Stored data entries:
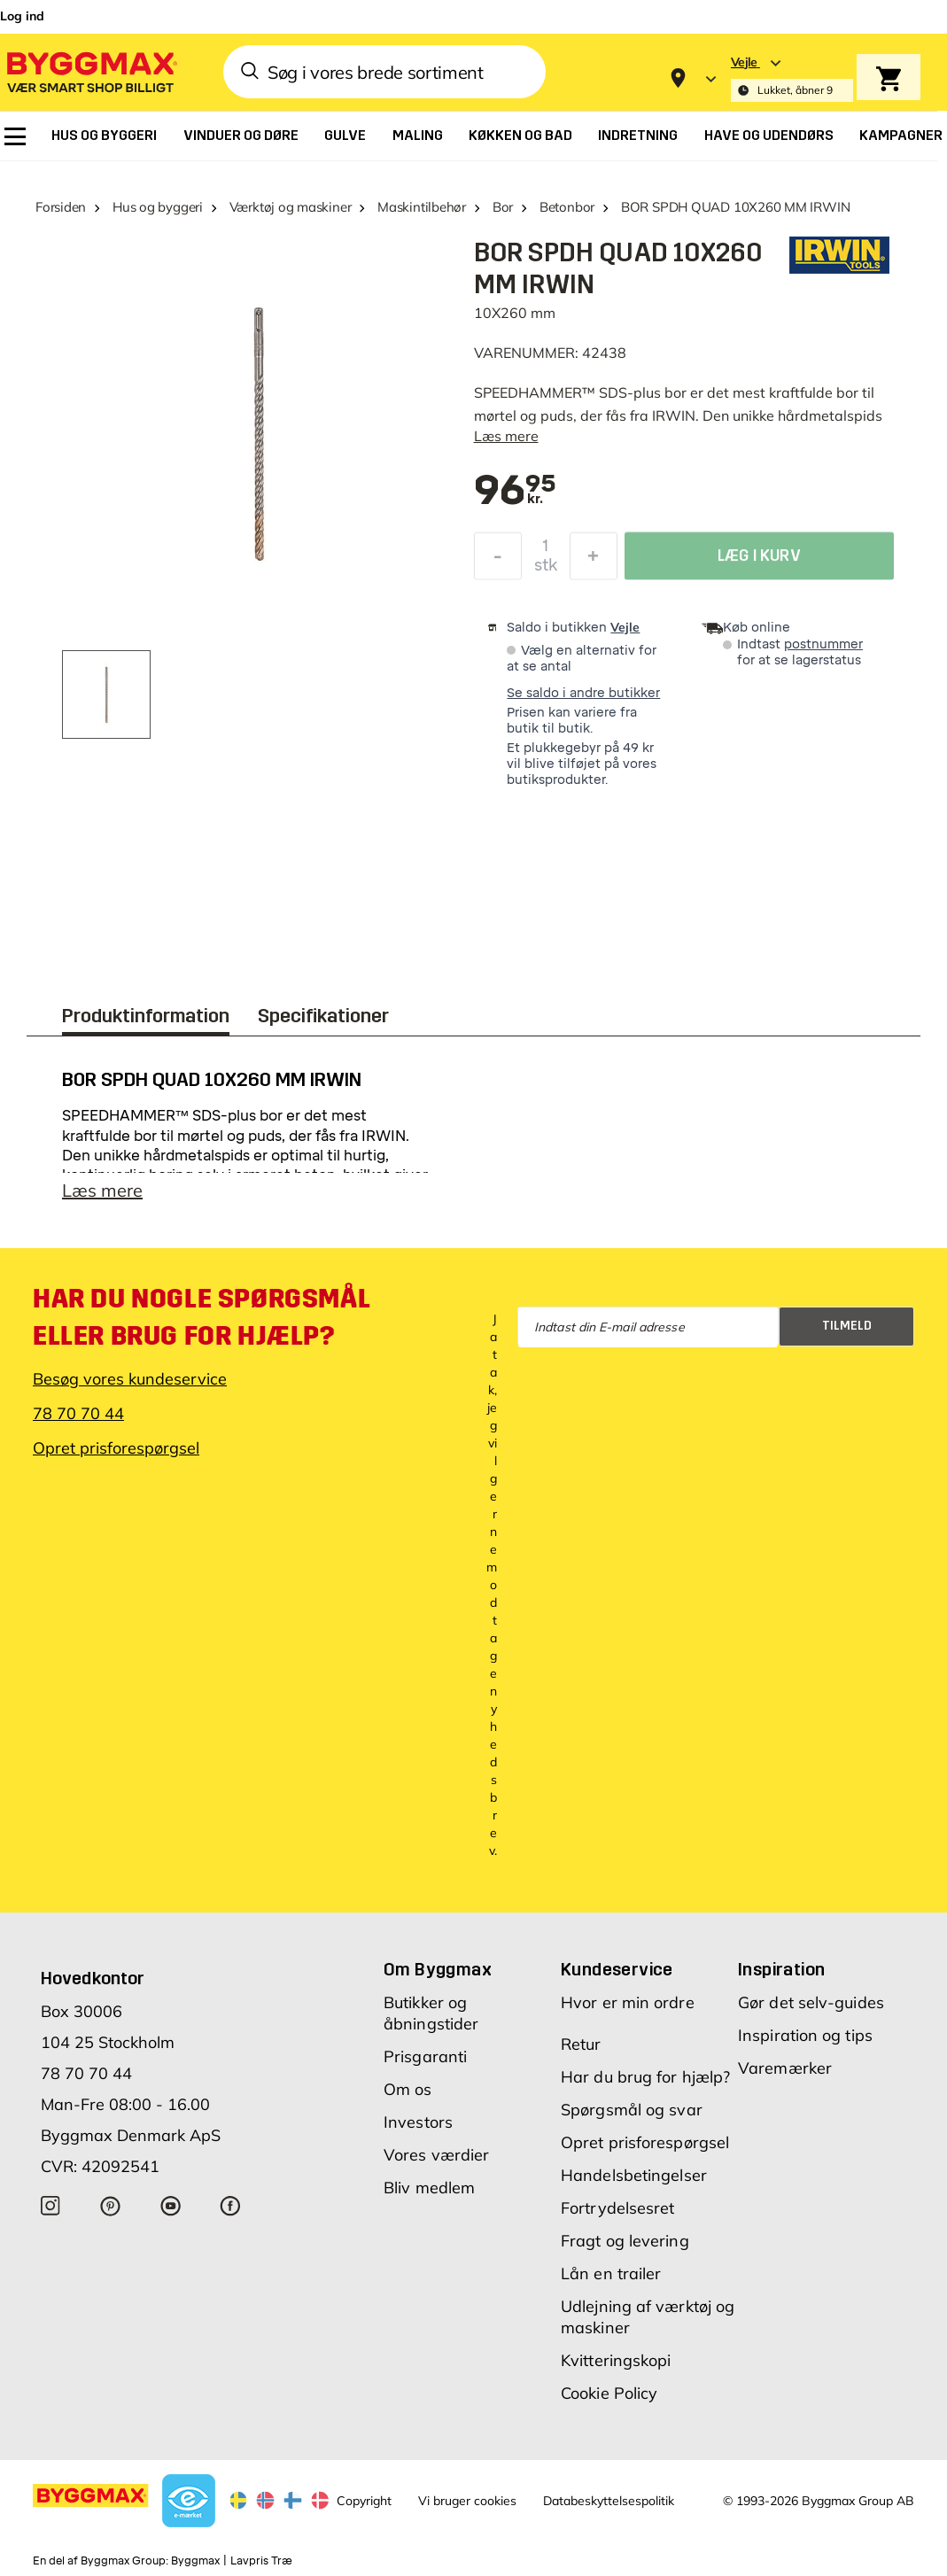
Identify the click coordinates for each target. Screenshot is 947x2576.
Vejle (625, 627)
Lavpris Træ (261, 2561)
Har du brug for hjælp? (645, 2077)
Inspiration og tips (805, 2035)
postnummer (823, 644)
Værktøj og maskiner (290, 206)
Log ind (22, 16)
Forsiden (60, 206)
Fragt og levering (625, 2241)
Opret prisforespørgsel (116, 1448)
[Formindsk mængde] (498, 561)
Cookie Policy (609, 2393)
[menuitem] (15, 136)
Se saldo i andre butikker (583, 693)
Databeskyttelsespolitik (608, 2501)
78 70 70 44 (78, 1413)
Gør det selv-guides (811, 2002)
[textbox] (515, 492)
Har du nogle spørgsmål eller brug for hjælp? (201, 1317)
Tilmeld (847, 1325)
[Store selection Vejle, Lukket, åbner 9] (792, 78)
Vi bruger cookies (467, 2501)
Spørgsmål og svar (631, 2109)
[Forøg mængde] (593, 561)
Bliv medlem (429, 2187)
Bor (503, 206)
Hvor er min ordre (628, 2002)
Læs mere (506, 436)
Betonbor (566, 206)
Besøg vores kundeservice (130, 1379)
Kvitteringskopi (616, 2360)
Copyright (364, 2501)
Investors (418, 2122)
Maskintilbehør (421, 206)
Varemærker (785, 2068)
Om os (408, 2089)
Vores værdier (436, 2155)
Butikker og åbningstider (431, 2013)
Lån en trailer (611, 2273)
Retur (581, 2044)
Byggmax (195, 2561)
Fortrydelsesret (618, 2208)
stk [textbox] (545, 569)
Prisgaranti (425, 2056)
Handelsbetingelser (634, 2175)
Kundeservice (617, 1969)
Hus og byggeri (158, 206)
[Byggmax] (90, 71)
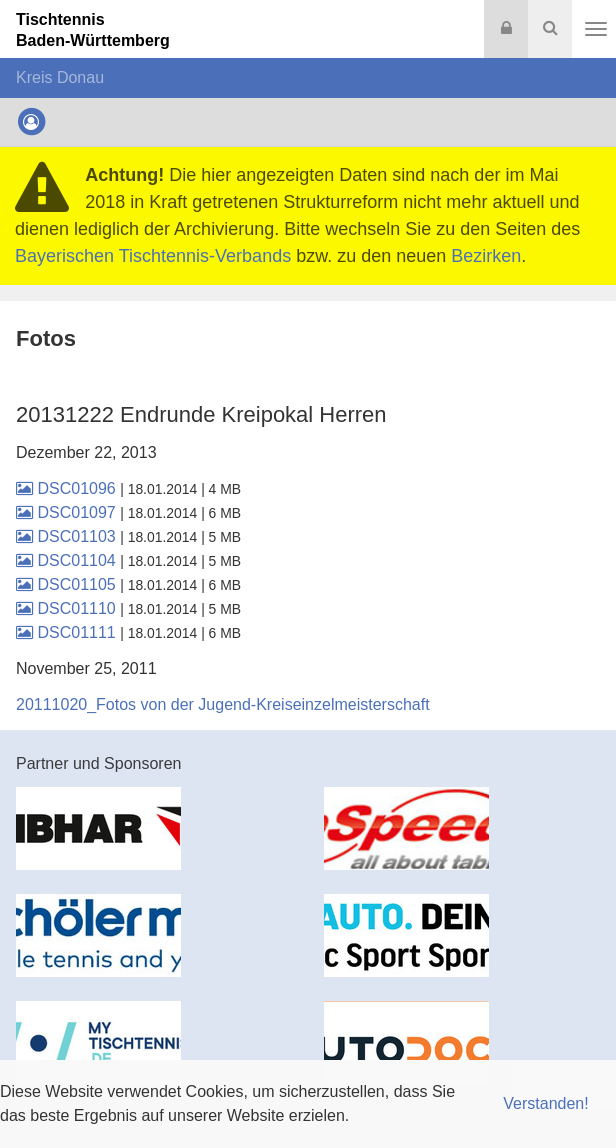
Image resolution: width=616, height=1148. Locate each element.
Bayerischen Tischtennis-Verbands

> _What you are asked to do_:
Among the lines of the preceding data, which ones hold the word "each"? List them.

> _Answer to the problem_:
Identify the click coordinates for each target. Screenshot is 947x2576.
Image resolution: width=616, height=1148. Locate each element.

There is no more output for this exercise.